Under most likely future scenarios, ML developers need to review the output of their automated tools in order to ensure the validity and actionability of the results. This is analogous to how quality experts have long recommended that high-throughput manufacturing facilities dedicate personnel to test samples of production runs before they’re shipped to the customer. If nothing else, established ML developers should perform manual reviews prior to putting those assets into production. Organizations dare not automate machine learning pipeline processes any further than they can vouch for the quality of their output.

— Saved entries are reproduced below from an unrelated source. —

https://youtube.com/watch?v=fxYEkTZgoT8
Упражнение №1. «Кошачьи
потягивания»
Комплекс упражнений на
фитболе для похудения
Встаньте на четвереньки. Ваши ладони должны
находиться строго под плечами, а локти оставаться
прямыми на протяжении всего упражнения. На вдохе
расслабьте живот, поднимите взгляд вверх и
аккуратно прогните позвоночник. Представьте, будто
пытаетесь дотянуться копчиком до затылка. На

As the scale and complexities mount in the ML pipeline, strong governance tools and practices will enable your development professionals to automate tracking of metrics that address—in real time and in automated fashion–the pipeline challenges presented in Table 2.
CHALLENGE | METRICS |
Workstream concurrency | · How many concurrent data-science workstreams are in process concurrently across your organization? |
Training recency | · How recently have you evaluated and retrained each in-production data-science build with the best training data available?
· How recently was the training data associated with each data-science build refreshed in your data lake? How recently was training data labeled and certified as fit for training the associated data-science models? |
Model promotion | · How recently was each trained data-science model build promoted to production status?
· How recently have you trained and evaluated the “challenger” models associated with each in-production data-science “champion” model build and evaluated their performance vis-à-vis the champion and each other? · Where does responsibility reside in your data-science DevOps pipeline reside for approving the latest, greatest and fittest champion data-science model for production deployment? |
Pipeline tracking | · Are you logging all these data-science DevOps pipeline steps?
· Are you archiving the logs? · How searchable are the archives for process monitoring, tracking, auditing, and e-discovery? |
Table 2: ML Pipeline Governance Challenges
Manual ML quality assurance will always remain essential a core task for which human developers will be responsible, no matter how much their jobs get automated.
Action Item
Wikibon recommends that developers expand their automation efforts to encompass all or most tasks needed to operationalize ML models and then monitor and manage those assets in production applications. In taking this course of action, they will be helping their organizations to keep pace with expanding ML development workloads. At the same time, automation of the ML pipeline will mitigate data-science skills deficits, ensure consistent ML practices, and augment the expertise of ML development personnel.